KARACHI: The government on Wednesday raised Rs38.84 billion through an auction of a fixed rate Pakistan Investment Bonds (PIBs) to help finance the budget deficit.
The fetched amount was lower than the pre-auction target of Rs140 billion. The cut-off yield for three-year PIBs stood at 8.2000 percent at which the government borrowed Rs16.6 billion.
Through the five-year bonds, the government raised Rs187 billion at the cut-off yield of 8.4500 percent.
Meanwhile, an amount of Rs55 billion was fetched for 10 years PIBs at a yield of 8.9900 percent.
The government raised Rs12 and Rs10 billion through the sale of 15 and 20 years PIBs. The yields on these two tenors stood at 9.9800 percent and 10.5500 percent, respectively.

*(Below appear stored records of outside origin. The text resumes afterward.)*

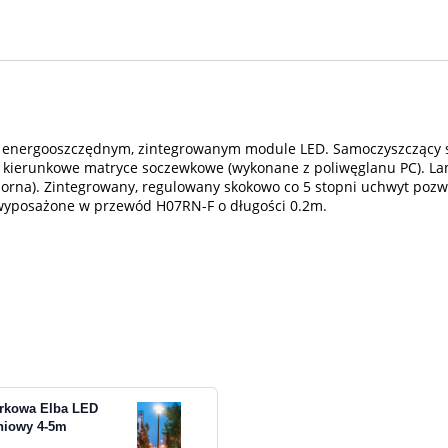
z energooszczędnym, zintegrowanym module LED. Samoczyszczący s
 kierunkowe matryce soczewkowe (wykonane z poliwęglanu PC). Lam
na). Zintegrowany, regulowany skokowo co 5 stopni uchwyt pozwala
o wyposażone w przewód H07RN-F o długości 0.2m.
arkowa Elba LED
niowy 4-5m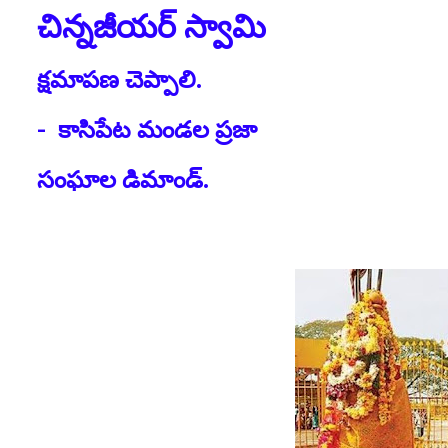
చిన్నజీయర్ స్వామి
క్షమాపణ చెప్పాలి.
- కాసిపేట మండల ప్రజా
సంఘాల డిమాండ్.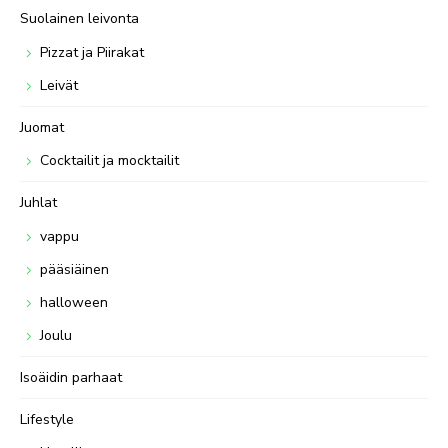
Suolainen leivonta
Pizzat ja Piirakat
Leivät
Juomat
Cocktailit ja mocktailit
Juhlat
vappu
pääsiäinen
halloween
Joulu
Isoäidin parhaat
Lifestyle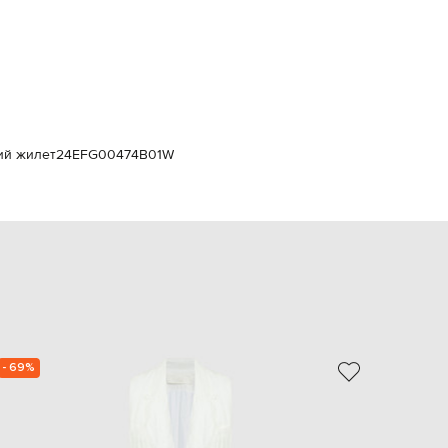
Italy
€
EUR
Latvia
€
EUR
Lithuania
€
ий жилет
24EFG00474B01W
EUR
Luxembourg
€
EUR
Netherlands
€
PLN
Poland
zł
EUR
Portugal
- 69%
- 39%
€
EUR
Romania
€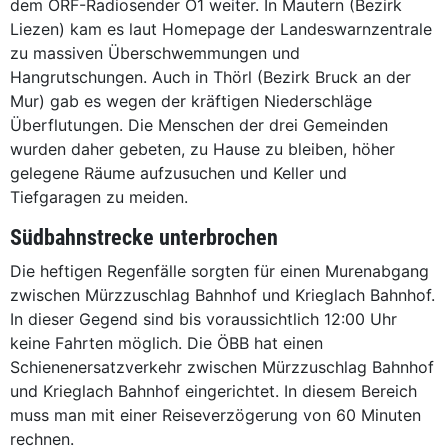
dem ORF-Radiosender Ö1 weiter. In Mautern (Bezirk
Liezen) kam es laut Homepage der Landeswarnzentrale
zu massiven Überschwemmungen und
Hangrutschungen. Auch in Thörl (Bezirk Bruck an der
Mur) gab es wegen der kräftigen Niederschläge
Überflutungen. Die Menschen der drei Gemeinden
wurden daher gebeten, zu Hause zu bleiben, höher
gelegene Räume aufzusuchen und Keller und
Tiefgaragen zu meiden.
Südbahnstrecke unterbrochen
Die heftigen Regenfälle sorgten für einen Murenabgang
zwischen Mürzzuschlag Bahnhof und Krieglach Bahnhof.
In dieser Gegend sind bis voraussichtlich 12:00 Uhr
keine Fahrten möglich. Die ÖBB hat einen
Schienenersatzverkehr zwischen Mürzzuschlag Bahnhof
und Krieglach Bahnhof eingerichtet. In diesem Bereich
muss man mit einer Reiseverzögerung von 60 Minuten
rechnen.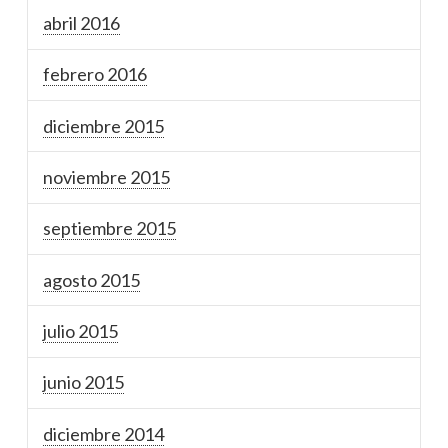
abril 2016
febrero 2016
diciembre 2015
noviembre 2015
septiembre 2015
agosto 2015
julio 2015
junio 2015
diciembre 2014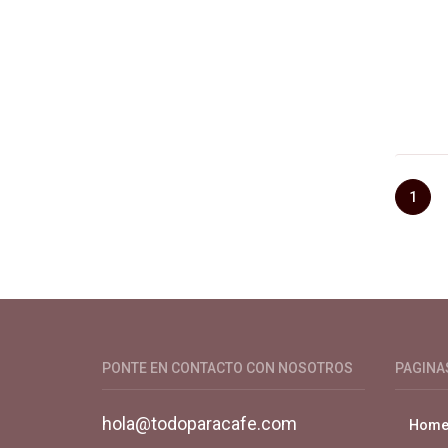
1
Productos y servicios para el cultivo 
PONTE EN CONTACTO CON NOSOTROS
PAGINA
hola@todoparacafe.com
Hom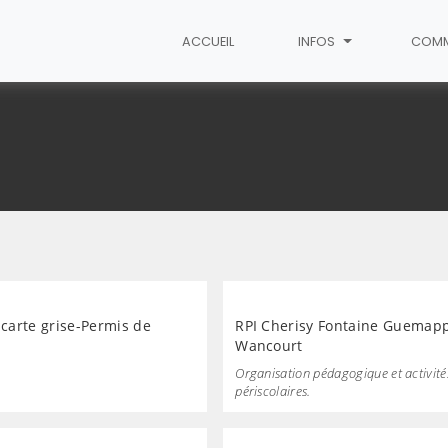
ACCUEIL
INFOS
COM
arte grise-Permis de
RPI Cherisy Fontaine Guemap
Wancourt
Organisation pédagogique et activité
périscolaires.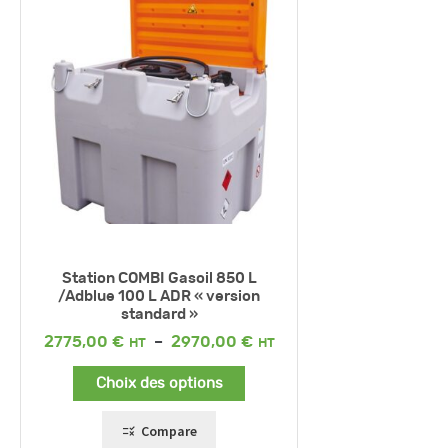
Station COMBI Gasoil 850 L
/Adblue 100 L ADR « version
standard »
Plage
2775,00
€
–
2970,00
€
de
prix :
Choix des options
2775,00 €
à
2970,00 €
Compare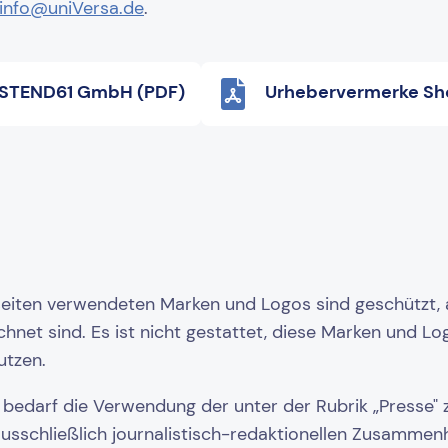
info@uniVersa.de
.
STEND61 GmbH (PDF)
Urhebervermerke Sh
seiten verwendeten Marken und Logos sind geschützt, 
hnet sind. Es ist nicht gestattet, diese Marken und Lo
utzen.
bedarf die Verwendung der unter der Rubrik „Presse" z
ausschließlich journalistisch-redaktionellen Zusammen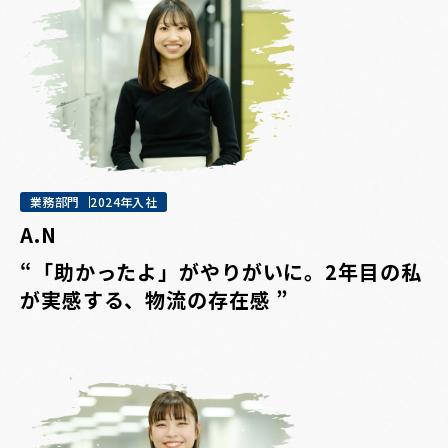
業務部門
2024年入社
A.N
“「助かったよ」がやりがいに。2年目の私
が実感する、物流の存在感 ”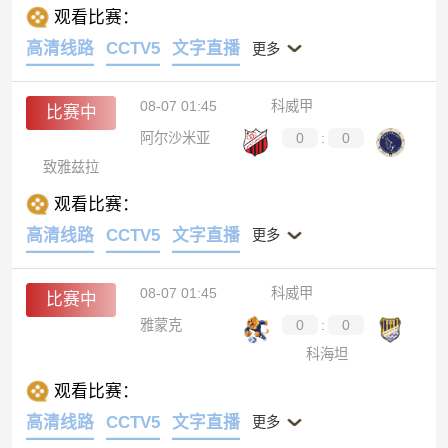
观看比赛：
高清线路
CCTV5
文字直播
更多
08-07 01:45
科威甲
比赛中
阿尔沙米亚
0
:
0
致雅兹拉
观看比赛：
高清线路
CCTV5
文字直播
更多
08-07 01:45
科威甲
比赛中
雅蒙克
0
:
0
科海坦
观看比赛：
高清线路
CCTV5
文字直播
更多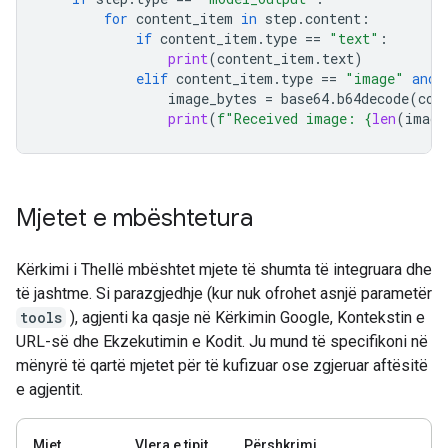
for
content_item
in
step
.
content
:
if
content_item
.
type
==
"text"
:
print
(
content_item
.
text
)
elif
content_item
.
type
==
"image"
and
image_bytes
=
base64
.
b64decode
(
con
print
(
f
"Received image: 
{
len
(
image
Mjetet e mbështetura
Kërkimi i Thellë mbështet mjete të shumta të integruara dhe
të jashtme. Si parazgjedhje (kur nuk ofrohet asnjë parametër
tools
), agjenti ka qasje në Kërkimin Google, Kontekstin e
URL-së dhe Ekzekutimin e Kodit. Ju mund të specifikoni në
mënyrë të qartë mjetet për të kufizuar ose zgjeruar aftësitë
e agjentit.
Mjet
Vlera e tipit
Përshkrimi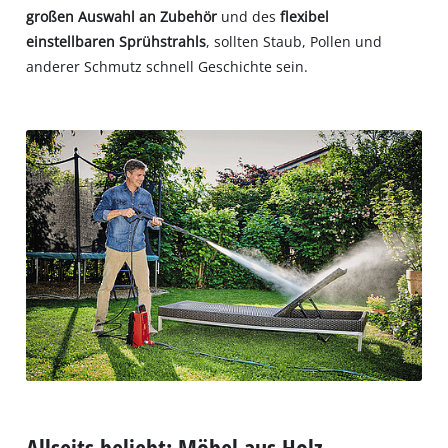
großen Auswahl an Zubehör
und des
flexibel
einstellbaren Sprühstrahls
, sollten Staub, Pollen und
anderer Schmutz schnell Geschichte sein.
Allseits beliebt: Möbel aus Holz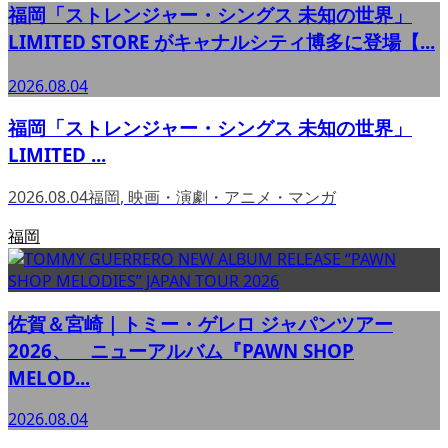
福岡「ストレンジャー・シングス 未知の世界」
LIMITED STORE がキャナルシティ博多に登場【...
2026.08.04
福岡「ストレンジャー・シングス 未知の世界」
LIMITED ...
2026.08.04
福岡
,
映画・演劇・アニメ・マンガ
福岡
佐賀＆宮崎｜トミー・ゲレロ ジャパンツアー
2026、 ニューアルバム『PAWN SHOP
MELOD...
2026.08.04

“Investors expect the interest rates to remain unchanged after the central bank deferred the monetary policy announcement till September. However, they (investors) anticipate inflation will see an upward trend in coming months,” an analyst said.
The consumer price index inflation increased to 9.3 percent in July, compared with 8.6 percent in the previous month and 8.4 percent in July 2019, mainly due to rise in food prices.
The State Bank of Pakistan will announce the next monetary policy in September. The SBP slashed a policy rate by 100 basis points to 7 percent in its last monetary policy meeting held on June 25.